As Eliminatórias só têm um jogo em cada país por vez com a visita de uma delegação, isto é, no máximo 50 visitantes. Fora árbitros e delegados, o staff costuma ser de locais. As estadias dos estrangeiros são curtas: cerca de três dias. Há maior circulação entre países porque jogadores vêm da Europa para as seleções, o que também ocorrerá na Copa América.

No caso da Libertadores, é um procedimento parecido sem as viagens da Europa. Os times passam, às vezes, apenas dois dias nos países em que jogam como visitantes. São, portanto, no máximo 50 ou 60 pessoas, mais os árbitros e delegados.

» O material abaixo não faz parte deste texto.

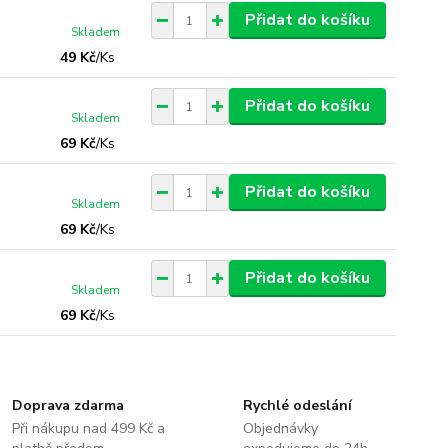
Přidat do košíku
Skladem
49 Kč
/
Ks
Přidat do košíku
Skladem
69 Kč
/
Ks
Přidat do košíku
Skladem
69 Kč
/
Ks
Přidat do košíku
Skladem
69 Kč
/
Ks
Doprava zdarma
Rychlé odeslání
Při nákupu nad 499 Kč a
Objednávky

A Copa América é uma competição que envolve um número bem maior de pessoas, estadia mais longa e estrutura mais complexa. São previstas 650 pessoas das delegações que virão para o Brasil, 65 de cada país. Some-se a isso staff da Conmebol, de parceiros, árbitros de todo o continente. Há uma estimativa de fontes da organização de que serão entre mil e duas mil pessoas viajando para o Brasil, além da organização.

A competição começa em 13 de junho e se prolonga até 10 de julho. Portanto, a estadia desta estrutura dura um mês no país. Não por acaso, este tipo de competição costuma ter um comitê organizador próprio local responsável por interação com governos, movimentação etc. São hotéis inteiros fechados para staff da competição.

Na versão reduzida do Brasil, serão quatro cidades sede com foco no Centro-Oeste - Brasília, Goiânia, Cuiabá e Rio de Janeiro - e deslocamentos constantes para realizar 28 partidas. Qualquer um que tenha ido a competições deste porte sabe que não se compara a partidas isoladas em um país.

E não é verdade que na Copa América vão ser usados os mesmos protocolos da Libertadores e das Eliminatórias como disse Bolsonaro. Primeiro, lembremos que a competição foi aprovada pelo governo brasileiro sem que houvesse um protocolo sanitário de fato determinado: o Ministério da Saúde reconheceu que ainda iria elaborar regras com a Conmebol.

Segundo, a confederação sul-americana já sinalizou com algumas regras que usaria na Argentina e são diferentes das Eliminatórias e Libertadores. Em um documento para a associação de jogadores, a Conmebol falou em criar uma bolha para a competição. Não existe isso nas Eliminatórias.

Outra promessa é tentar dar uma dose de vacina para todos os participantes da Copa América, campanha que está atrasada e não conseguirá imunizar completamente o grupo. Enfim, também não existe vacinação obrigatória na Libertadores.

Além disso, a Conmebol usa a Libertadores como se fosse um sucesso de condução de protocolos alegando que as infecções em testes ficaram abaixo de 1%. Ora, isso não impediu um Flamengo com toda a delegação em surto de covid no Equador na competição do ano passado. Não evitou um Grêmio em surto igualmente no mesmo Equador em 2021. Não impediu que o Independiente chegasse ao aeroporto de Salvador com jogadores infectados na Sul-Americana. Ou que o River Plate não tivesse goleiro para jogar uma partida por um surto generalizado antes de pegar o Santa Fé.

E o que acontecerá se houver um surto de covid em meio a uma competição com todos os jogadores, árbitros, dirigentes concentrados em hotéis comuns? Isso não aumenta consideravelmente a chance do surto se alastrar? Lembremos, o Brasil é um país com a média de mortes por covid em dois mil por dia, e especialistas apontam a possibilidade de uma terceira onda quando nem saímos da segunda.

É por este risco que a Conmebol tenta fazer promessas maiores sobre a Copa América do que as regras das Eliminatórias. Não há comparação do risco entre as duas competições. E não é preciso ser da Globo para perceber isso.